Using machine learning to predict the risk of developing hypertensive disorders of pregnancy using a contemporary nulliparous cohort.

Background: Hypertensive disorders of pregnancy (HDP) are significant drivers of maternal and neonatal morbidity and mortality. Current management strategies include early identification and initiation of risk mitigating interventions facilitated by a rules-based checklist. Advanced analytic techniques, such as machine learning, can potentially offer improved and refined predictive capabilities.

Objective: To develop and internally validate a machine learning prediction model for hypertensive disorders of pregnancy (HDP) when initiating prenatal care.

Study Design: We developed a prediction model using data from the prospective multisite cohort Nulliparous Pregnancy Outcomes Study: Monitoring Mothers-to-Be (nuMoM2b) among low-risk individuals without a prior history of aspirin utilization for preeclampsia prevention. The primary outcome was the development of HDP. Random forest modeling was utilized to develop predictive models. Recursive feature elimination (RFE) was employed to create a reduced model for each outcome. Area under the curve (AUC), 95% confidence intervals (CI), and calibration curves were utilized to assess discrimination and accuracy. Sensitivity analyses were conducted to compare the sensitivity and specificity of the reduced model compared to existing risk factor-based algorithms.
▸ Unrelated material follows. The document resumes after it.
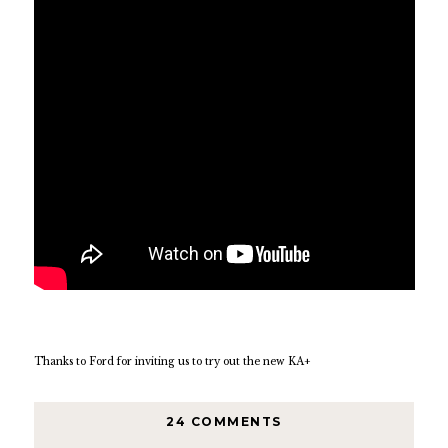
Thanks to Ford for inviting us to try out the new KA+
24 COMMENTS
Results: Of 9,124 assessed low risk nulliparous individuals, 21% (n=1,927) developed HDP. The prediction model for HDP had satisfactory discrimination with an AUC of 0.73 (95% CI: 0.70, 0.75). After RFE, a parsimonious reduced model with 30 features was created with an AUC of 0.71 (95% CI: 0.68, 0.74). Variables included in the model after RFE included body mass index at the first study visit, pre-pregnancy weight, first trimester complete blood count results, and maximum systolic blood pressure at the first visit. Calibration curves for all models revealed relatively stable agreement between predicted and observed probabilities. Sensitivity analysis noted superior sensitivity (AUC 0.80 vs 0.65) and specificity (0.65 vs 0.53) of the model compared to traditional risk factor-based algorithms.

Conclusion: In cohort of low-risk nulliparous pregnant individuals, a prediction model may accurately predict HDP diagnosis at the time of initiating prenatal care and aid employment of close interval monitoring and prophylactic measures earlier in pregnancy.